**Directions**: Nothing but the lines from the start of the entries through the line holding "rossz nyelvek szerint" is to be repeated, exactly and with pictures excluded.

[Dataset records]
------------------------------------------------------------------------

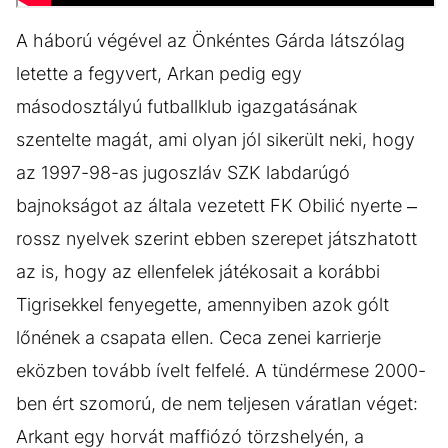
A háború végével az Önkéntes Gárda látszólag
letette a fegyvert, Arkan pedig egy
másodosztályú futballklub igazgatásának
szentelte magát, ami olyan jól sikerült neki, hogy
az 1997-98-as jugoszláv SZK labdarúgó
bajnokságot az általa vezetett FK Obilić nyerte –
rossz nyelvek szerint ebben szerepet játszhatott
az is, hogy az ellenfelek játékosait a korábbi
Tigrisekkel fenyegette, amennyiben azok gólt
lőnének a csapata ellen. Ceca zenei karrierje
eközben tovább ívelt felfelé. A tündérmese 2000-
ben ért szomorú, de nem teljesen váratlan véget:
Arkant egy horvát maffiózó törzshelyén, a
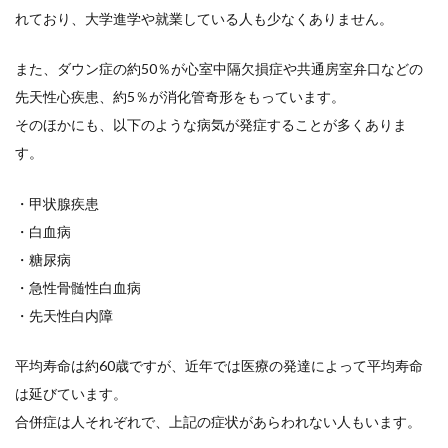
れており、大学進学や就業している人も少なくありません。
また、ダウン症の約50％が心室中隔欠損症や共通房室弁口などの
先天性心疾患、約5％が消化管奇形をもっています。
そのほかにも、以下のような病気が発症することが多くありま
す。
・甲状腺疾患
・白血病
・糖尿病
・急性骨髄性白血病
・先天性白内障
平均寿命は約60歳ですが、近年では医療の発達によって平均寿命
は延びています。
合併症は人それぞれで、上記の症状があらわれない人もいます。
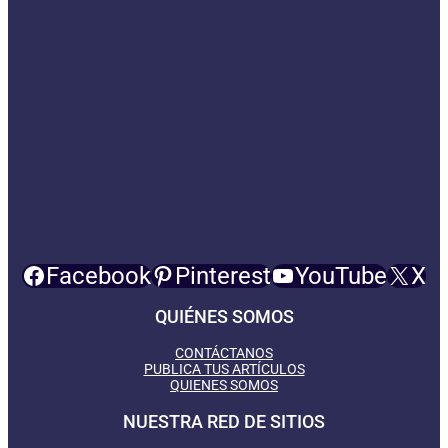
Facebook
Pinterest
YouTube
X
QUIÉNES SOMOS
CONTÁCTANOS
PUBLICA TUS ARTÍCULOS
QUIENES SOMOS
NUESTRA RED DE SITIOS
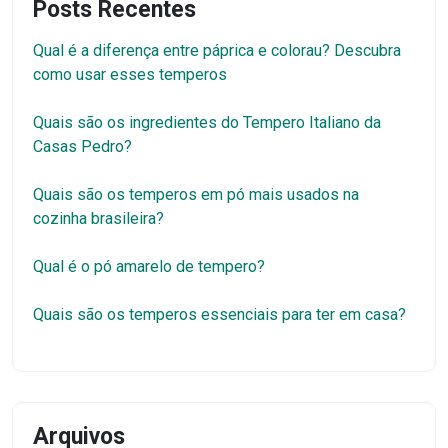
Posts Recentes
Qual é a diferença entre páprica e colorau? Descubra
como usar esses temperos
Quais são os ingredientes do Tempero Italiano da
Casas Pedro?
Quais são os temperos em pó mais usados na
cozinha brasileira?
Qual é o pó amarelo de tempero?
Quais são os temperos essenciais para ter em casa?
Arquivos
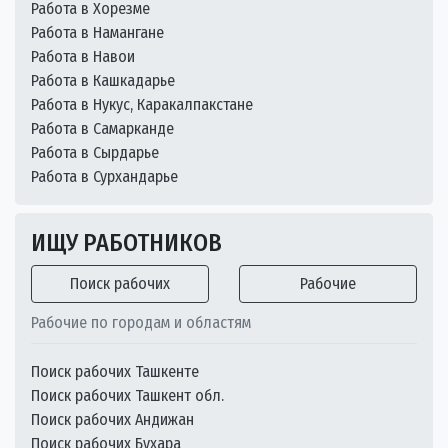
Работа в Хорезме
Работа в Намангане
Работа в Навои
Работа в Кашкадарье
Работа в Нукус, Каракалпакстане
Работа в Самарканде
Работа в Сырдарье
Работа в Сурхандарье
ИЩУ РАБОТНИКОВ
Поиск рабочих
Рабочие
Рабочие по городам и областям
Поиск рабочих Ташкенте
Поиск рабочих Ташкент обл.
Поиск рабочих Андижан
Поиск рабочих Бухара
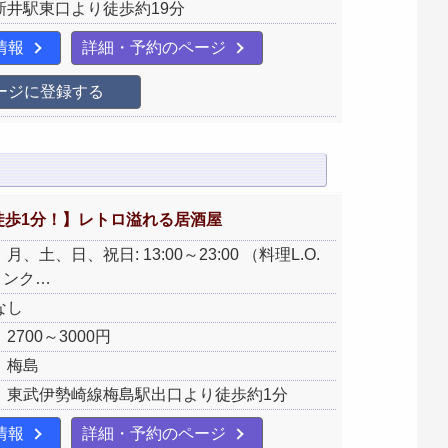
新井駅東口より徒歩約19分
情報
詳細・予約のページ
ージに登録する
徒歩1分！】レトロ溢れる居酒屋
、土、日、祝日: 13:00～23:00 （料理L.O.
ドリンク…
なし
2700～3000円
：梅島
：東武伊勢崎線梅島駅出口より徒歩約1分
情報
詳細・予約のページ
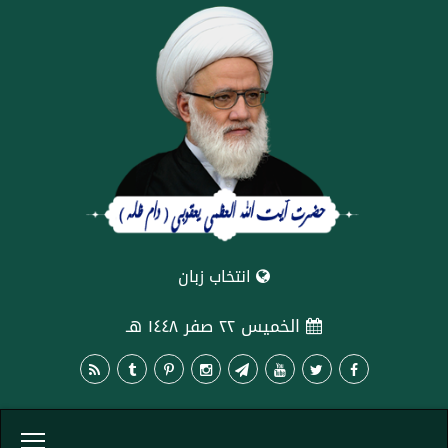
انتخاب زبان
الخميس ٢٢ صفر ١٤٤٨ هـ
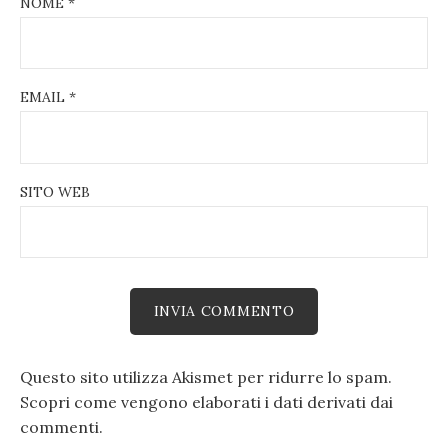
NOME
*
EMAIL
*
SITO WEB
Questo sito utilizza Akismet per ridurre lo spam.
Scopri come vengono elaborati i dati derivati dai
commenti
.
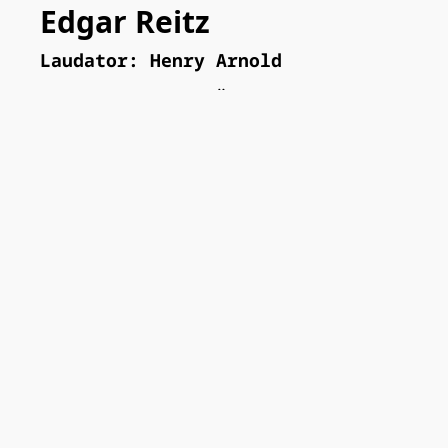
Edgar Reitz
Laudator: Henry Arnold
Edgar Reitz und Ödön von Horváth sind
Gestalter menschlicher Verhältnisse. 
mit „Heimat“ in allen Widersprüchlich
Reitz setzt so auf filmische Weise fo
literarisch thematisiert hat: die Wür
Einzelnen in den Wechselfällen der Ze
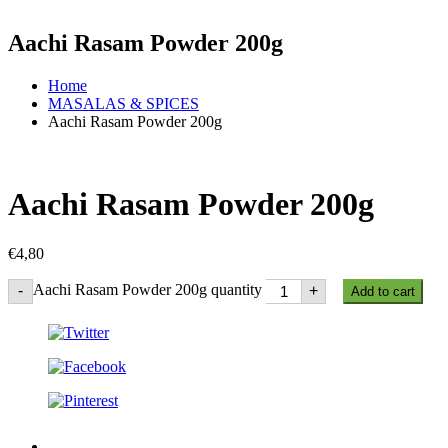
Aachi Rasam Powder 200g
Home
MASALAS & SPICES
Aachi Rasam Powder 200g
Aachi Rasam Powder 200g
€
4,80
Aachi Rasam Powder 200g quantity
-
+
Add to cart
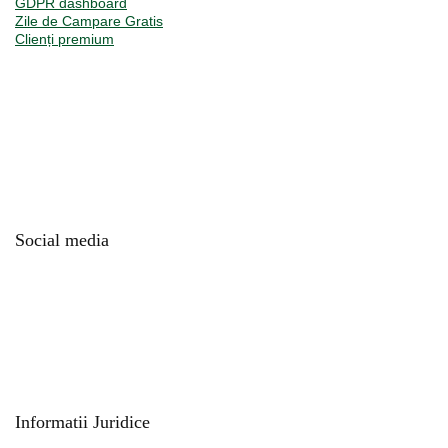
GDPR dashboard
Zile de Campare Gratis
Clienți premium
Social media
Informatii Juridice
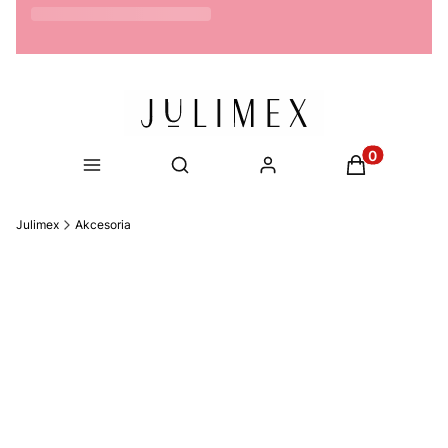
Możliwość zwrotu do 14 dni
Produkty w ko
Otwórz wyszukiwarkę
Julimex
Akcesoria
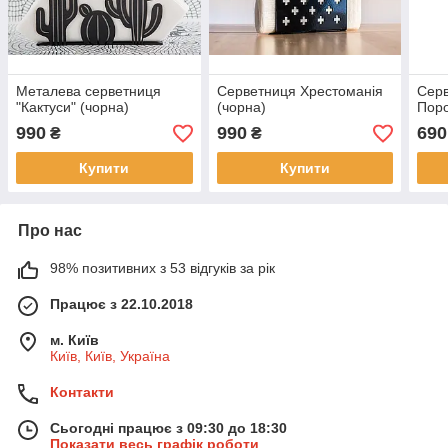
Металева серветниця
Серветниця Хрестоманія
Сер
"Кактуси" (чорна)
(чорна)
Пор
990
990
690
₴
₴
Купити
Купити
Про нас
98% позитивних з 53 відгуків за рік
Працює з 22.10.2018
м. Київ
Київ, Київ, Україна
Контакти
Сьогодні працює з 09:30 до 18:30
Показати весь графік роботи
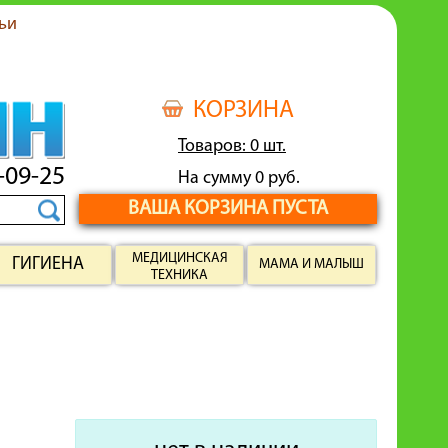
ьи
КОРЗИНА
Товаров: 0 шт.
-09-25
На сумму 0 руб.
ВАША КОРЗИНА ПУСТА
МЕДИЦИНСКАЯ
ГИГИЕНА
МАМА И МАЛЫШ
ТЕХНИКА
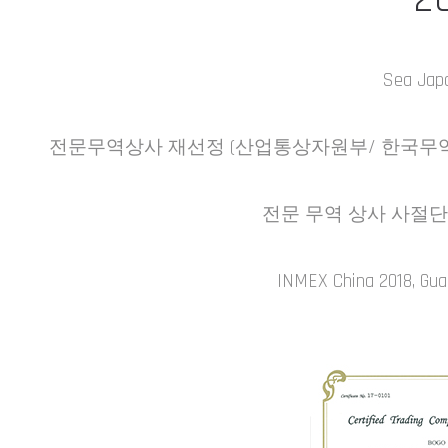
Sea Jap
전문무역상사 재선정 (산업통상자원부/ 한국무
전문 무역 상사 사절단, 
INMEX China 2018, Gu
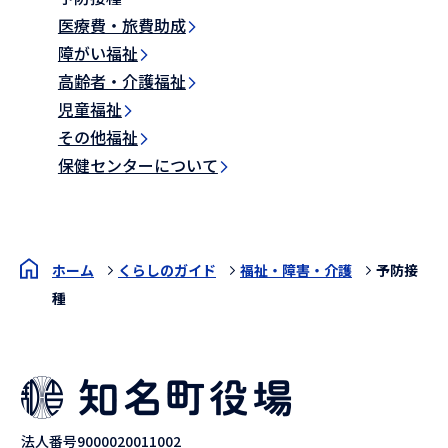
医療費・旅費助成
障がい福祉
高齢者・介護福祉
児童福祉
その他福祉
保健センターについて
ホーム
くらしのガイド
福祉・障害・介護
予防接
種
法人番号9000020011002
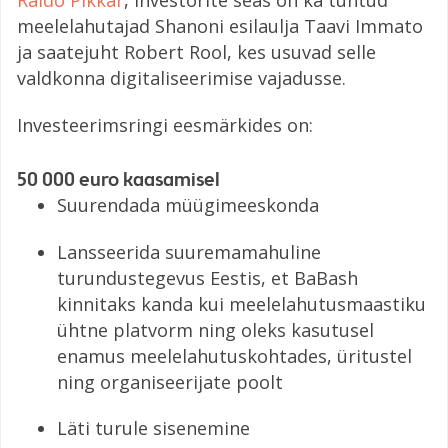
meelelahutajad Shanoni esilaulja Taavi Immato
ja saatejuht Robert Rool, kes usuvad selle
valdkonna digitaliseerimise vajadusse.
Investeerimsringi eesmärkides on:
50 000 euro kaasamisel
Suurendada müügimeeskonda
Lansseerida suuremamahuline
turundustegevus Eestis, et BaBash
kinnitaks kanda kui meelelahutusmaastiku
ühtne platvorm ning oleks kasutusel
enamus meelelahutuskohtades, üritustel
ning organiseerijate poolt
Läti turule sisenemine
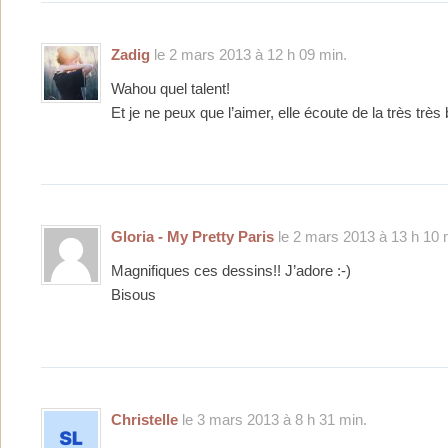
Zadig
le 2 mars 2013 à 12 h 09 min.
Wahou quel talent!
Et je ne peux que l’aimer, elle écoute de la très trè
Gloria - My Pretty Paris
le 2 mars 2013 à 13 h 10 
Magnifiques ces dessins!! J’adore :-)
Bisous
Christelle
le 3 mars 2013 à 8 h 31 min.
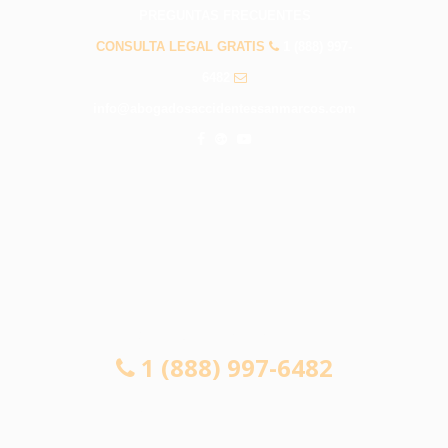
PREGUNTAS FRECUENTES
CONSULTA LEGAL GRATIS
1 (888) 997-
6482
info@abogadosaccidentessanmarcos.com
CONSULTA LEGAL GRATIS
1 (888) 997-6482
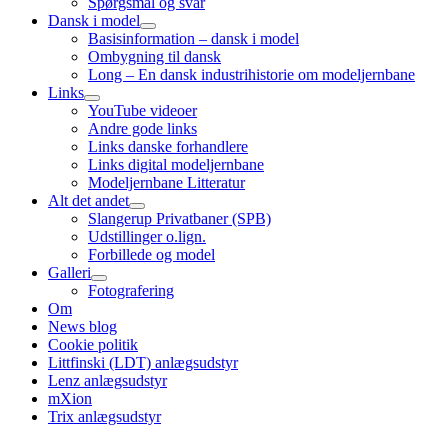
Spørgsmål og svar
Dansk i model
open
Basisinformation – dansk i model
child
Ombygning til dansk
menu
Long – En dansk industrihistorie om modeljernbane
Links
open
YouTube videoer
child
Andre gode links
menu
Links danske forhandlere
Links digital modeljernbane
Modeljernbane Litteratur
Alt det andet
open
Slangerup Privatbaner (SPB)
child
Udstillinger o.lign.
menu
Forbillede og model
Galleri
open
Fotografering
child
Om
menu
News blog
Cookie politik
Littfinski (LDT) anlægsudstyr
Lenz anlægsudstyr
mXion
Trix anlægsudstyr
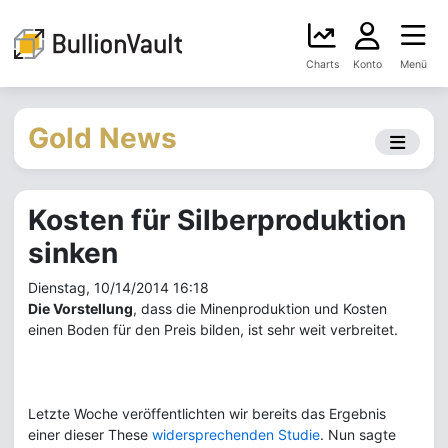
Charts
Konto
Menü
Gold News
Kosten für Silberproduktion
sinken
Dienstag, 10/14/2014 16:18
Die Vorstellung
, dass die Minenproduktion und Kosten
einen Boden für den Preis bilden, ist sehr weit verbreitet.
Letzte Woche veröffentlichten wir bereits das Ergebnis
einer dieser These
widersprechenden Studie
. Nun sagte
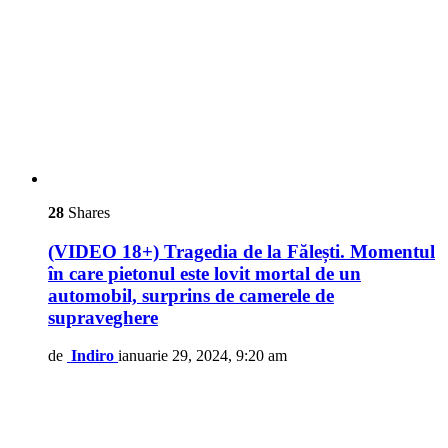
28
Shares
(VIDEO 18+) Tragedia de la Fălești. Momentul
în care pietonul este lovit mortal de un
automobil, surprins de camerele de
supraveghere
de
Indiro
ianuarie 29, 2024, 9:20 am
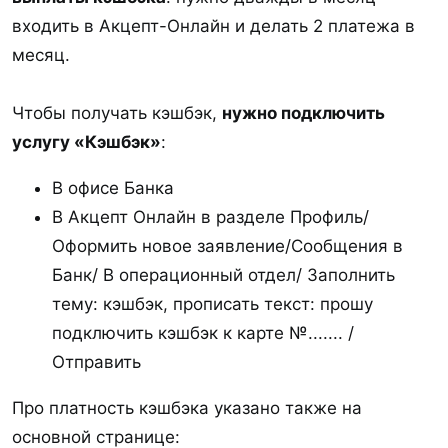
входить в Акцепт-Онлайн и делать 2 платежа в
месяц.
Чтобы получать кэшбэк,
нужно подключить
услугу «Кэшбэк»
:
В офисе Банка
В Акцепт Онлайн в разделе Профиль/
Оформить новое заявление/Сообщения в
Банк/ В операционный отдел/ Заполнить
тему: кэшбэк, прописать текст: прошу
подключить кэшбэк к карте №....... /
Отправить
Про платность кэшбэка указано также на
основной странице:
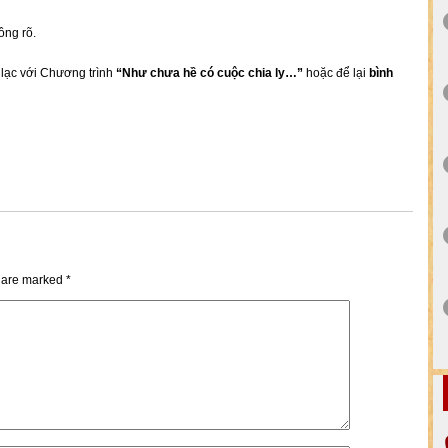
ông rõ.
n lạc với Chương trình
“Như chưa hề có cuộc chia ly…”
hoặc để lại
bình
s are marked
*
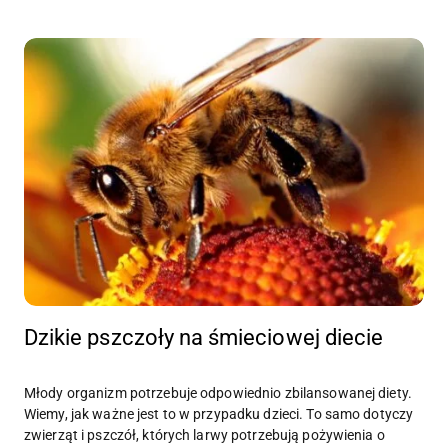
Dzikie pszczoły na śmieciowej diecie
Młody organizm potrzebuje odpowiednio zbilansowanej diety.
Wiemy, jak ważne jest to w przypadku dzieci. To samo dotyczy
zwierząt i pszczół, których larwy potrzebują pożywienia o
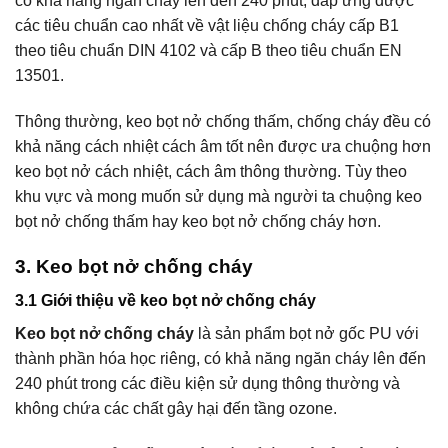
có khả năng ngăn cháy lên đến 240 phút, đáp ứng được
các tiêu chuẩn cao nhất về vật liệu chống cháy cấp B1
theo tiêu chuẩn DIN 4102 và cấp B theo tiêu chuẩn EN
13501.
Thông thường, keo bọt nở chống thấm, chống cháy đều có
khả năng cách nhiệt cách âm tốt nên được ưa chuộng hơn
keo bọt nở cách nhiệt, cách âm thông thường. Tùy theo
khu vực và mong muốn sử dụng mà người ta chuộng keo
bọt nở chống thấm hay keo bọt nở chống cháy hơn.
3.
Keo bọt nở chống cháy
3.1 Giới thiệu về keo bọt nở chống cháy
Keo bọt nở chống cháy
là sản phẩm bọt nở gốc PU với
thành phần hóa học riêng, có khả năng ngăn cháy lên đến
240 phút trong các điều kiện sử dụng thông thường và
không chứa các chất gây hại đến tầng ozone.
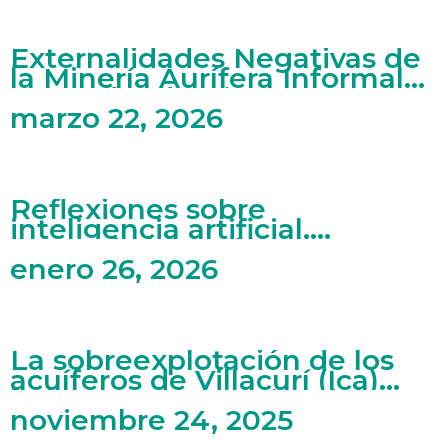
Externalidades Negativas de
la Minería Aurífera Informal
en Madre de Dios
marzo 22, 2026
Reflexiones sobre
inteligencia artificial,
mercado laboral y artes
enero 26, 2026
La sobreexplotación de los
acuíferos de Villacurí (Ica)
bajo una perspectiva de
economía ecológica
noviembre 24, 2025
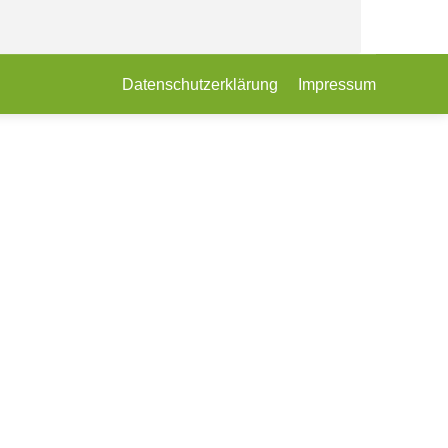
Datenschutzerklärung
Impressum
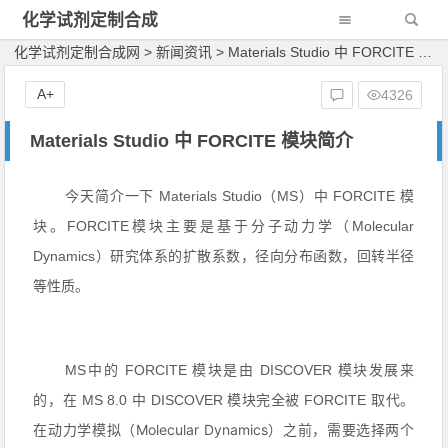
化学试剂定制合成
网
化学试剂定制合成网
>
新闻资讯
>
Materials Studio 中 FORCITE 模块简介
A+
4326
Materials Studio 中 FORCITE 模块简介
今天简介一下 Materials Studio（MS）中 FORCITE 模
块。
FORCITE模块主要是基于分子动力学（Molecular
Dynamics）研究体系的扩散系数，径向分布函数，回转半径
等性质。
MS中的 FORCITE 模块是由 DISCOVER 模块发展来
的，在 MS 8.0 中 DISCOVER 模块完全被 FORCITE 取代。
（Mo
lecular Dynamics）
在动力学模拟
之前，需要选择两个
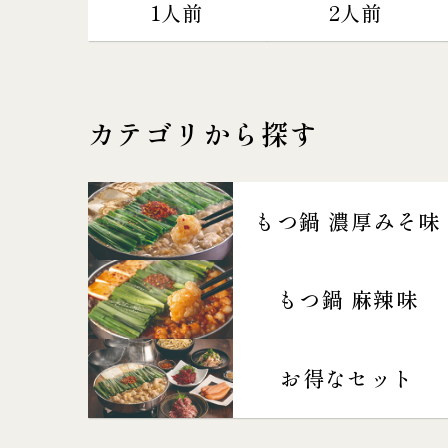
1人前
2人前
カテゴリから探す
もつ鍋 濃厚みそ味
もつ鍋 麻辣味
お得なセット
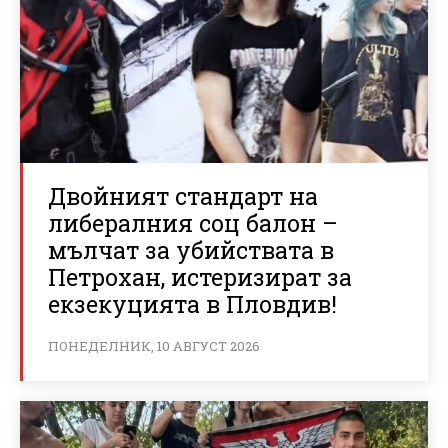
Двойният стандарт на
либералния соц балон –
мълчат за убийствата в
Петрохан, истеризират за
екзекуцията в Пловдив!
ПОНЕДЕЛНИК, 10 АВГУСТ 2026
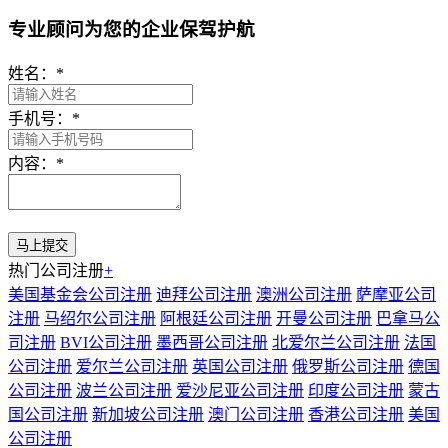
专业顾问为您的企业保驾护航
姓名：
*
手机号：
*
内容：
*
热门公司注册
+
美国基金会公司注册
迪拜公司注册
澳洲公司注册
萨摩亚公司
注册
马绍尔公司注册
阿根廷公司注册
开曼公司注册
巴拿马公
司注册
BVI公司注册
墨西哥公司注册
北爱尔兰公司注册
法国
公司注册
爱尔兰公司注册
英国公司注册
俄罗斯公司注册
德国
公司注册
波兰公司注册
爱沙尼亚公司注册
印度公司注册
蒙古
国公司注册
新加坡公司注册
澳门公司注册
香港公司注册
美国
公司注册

------------------------------------------------------------------------

**Finished exercise**:
A háború végével az Önkéntes Gárda látszólag
letette a fegyvert, Arkan pedig egy
másodosztályú futballklub igazgatásának
szentelte magát, ami olyan jól sikerült neki, hogy
az 1997-98-as jugoszláv SZK labdarúgó
bajnokságot az általa vezetett FK Obilić nyerte –
rossz nyelvek szerint ebben szerepet játszhatott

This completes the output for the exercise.